The Auditing system is an important troubleshooting tool. If you have a problem where files are being changed or deleted unexpectedly, you can use the audit system to determine who is accessing the files and when the access occurs. Activating and viewing the audit trail for file access is done with 3 different programs.

  1. Local Security Setting is used to set the Audit Policy. To audit file access you need to enable auditing for success and/or failure for object access.
  2. Windows Explorer is used to select the files or folders of interest. You need to use the Advanced Security dialog to get to the auditing options. The dialog image below shows you some of the auditing options.
  3. Once auditing is enables by steps 1 and 2, you will see all access to the files in the Event Viewer's Security log as shown below.

 Enabling too much auditing will result in additional system overhead to update the Security log.

An example troubleshooting scenario is a case where a program fails because of a file security problem. If the file with the security problem is not identified, how do you determine which security permission to change? Use auditing to determine the problem file and then change the security permissions so that you resolve the problem.

The following dialog shows how Audit Policy settings are enabled. Notice how both failures and successful transactions can be audited.

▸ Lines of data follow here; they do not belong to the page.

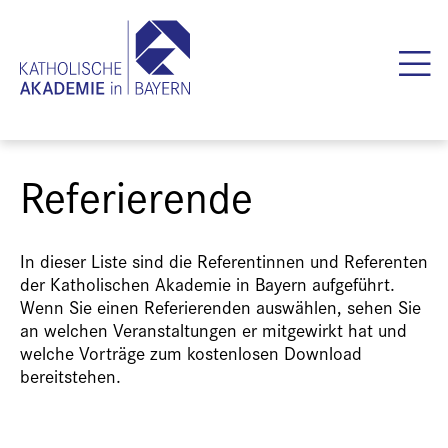
Referierende
In dieser Liste sind die Referentinnen und Referenten
der Katholischen Akademie in Bayern aufgeführt.
Wenn Sie einen Referierenden auswählen, sehen Sie
an welchen Veranstaltungen er mitgewirkt hat und
welche Vorträge zum kostenlosen Download
bereitstehen.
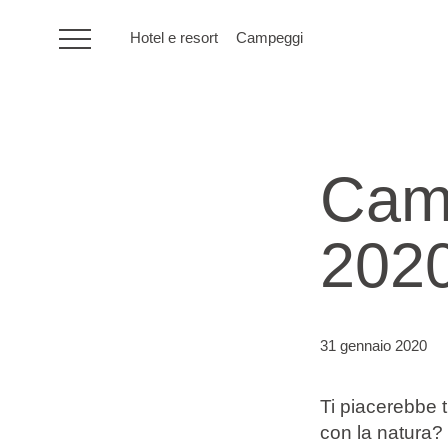
Hotel e resort
Campeggi
HR
Camp
Hotel e resort
2020
Campeggi
Offerte speciali
31 gennaio 2020
Destinazioni
Ti piacerebbe t
Tipi di vacanza
con la natura? 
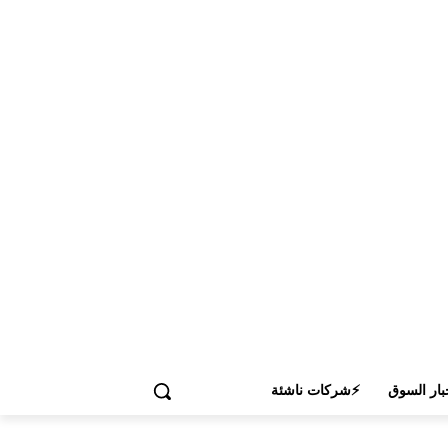
بار السوق
⚡شركات ناشئة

The following dialog shows a SACL System Access Control List which defines a security principal and which of the security permissions will be audited. The following dialog shows the permissions of the file system. Other objects such as printers, registry keys, and AD objects, have different permissions.

The Computer Management console Event Viewer Security log shows the audit trail of audited transactions. Notice that both failures and successful transactions are shown.